Anecdotal scenes--in other words, short scenes that showcase a character--usually, an unusual, even eccentric, character. Both Dean Koontz and the dynamic duo, Douglas Preston and Lincoln Child, excel at this, so I keep reading their series (although Koontz’s canine companions frequently--indeed, almost always--annoy, as does his relentless optimism).

Atmosphere, mood, and tone. Here, King is king, but so is Bentley Little. In the use of description to terrorize and horrify, both are masters of the craft.

A bit of erotica (okay, okay, sex--are you satisfied?), often of the unusual variety. Sex sells, and, yes, sex whets my reader’s appetite. Bentley Little is the go-to guy for this spicy ingredient, although Koontz has done a bit of seasoning with this spice, too, in such novels as Lightning and Demon Seed (and, some say, Hung).

Believable characters. Stephen King, Douglas Preston and Lincoln Child, and Dan Simmons are great at creating characters that stick to readers’ ribs.

Innovation. Bram Stoker demonstrates it, especially in his short story “Dracula’s Guest,” as does H. P. Lovecraft, Edgar Allan Poe, Shirley Jackson, and a host of other, mostly classical, horror novelists and short story writers. For an example, check out my post on Stoker’s story, which is a real stoker, to be sure. Stephen King shows innovation, too, in ‘Salem’s Lot, The Shining, It, and other novels. One might even argue that Dean Koontz’s something-for-everyone, cross-genre writing is innovative; he seems to have been one of the first, if not the first, to pen such tales.

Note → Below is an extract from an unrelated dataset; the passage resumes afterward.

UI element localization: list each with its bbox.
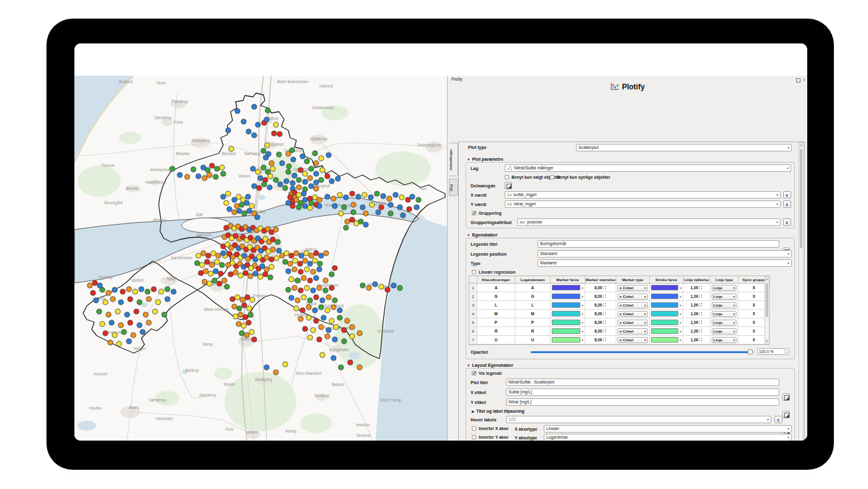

Technique. Check out Frank Peretti’s use of maps and his allusions to the senses in Monster; my post on this very topic is worth a look, if I do say so myself, which, of course, I do. Opening chapters that accomplish a multitude of narrative purposes (not usually all at once, but successively) are attractive, too, and Douglas Preston and Lincoln Child are as good as anyone, and better than many, at this art.

A connective universe--a mythos, if you will, such as both H. P. Lovecraft and Stephen King, and, to a lesser extent, Dean Koontz, Bentley Little, and even Douglas Preston and Lincoln Child have created through the use of recurring settings, characters, themes, and other elements of fiction.

A lack of pretentiousness. Dean Koontz has it, as do Douglas Preston and Lincoln Child, Bentley Little, and (to some extent, although he has become condescending and self-indulgent of late, Stephen King); unfortunately, both Dan Simmons and Robert McCammon have become too self-important in their later works, Simmons almost to the point of becoming unreadable. Come on, people, you’re writing about monsters--you should be humble.

Longevity. Writers who have been around for a while usually get better, Stephen King, Dan Simmons, and Robert McCammon excepted.

Pacing. Neither too fast nor too slow. Dean Koontz is good, maybe the best, here, of contemporary horror writers.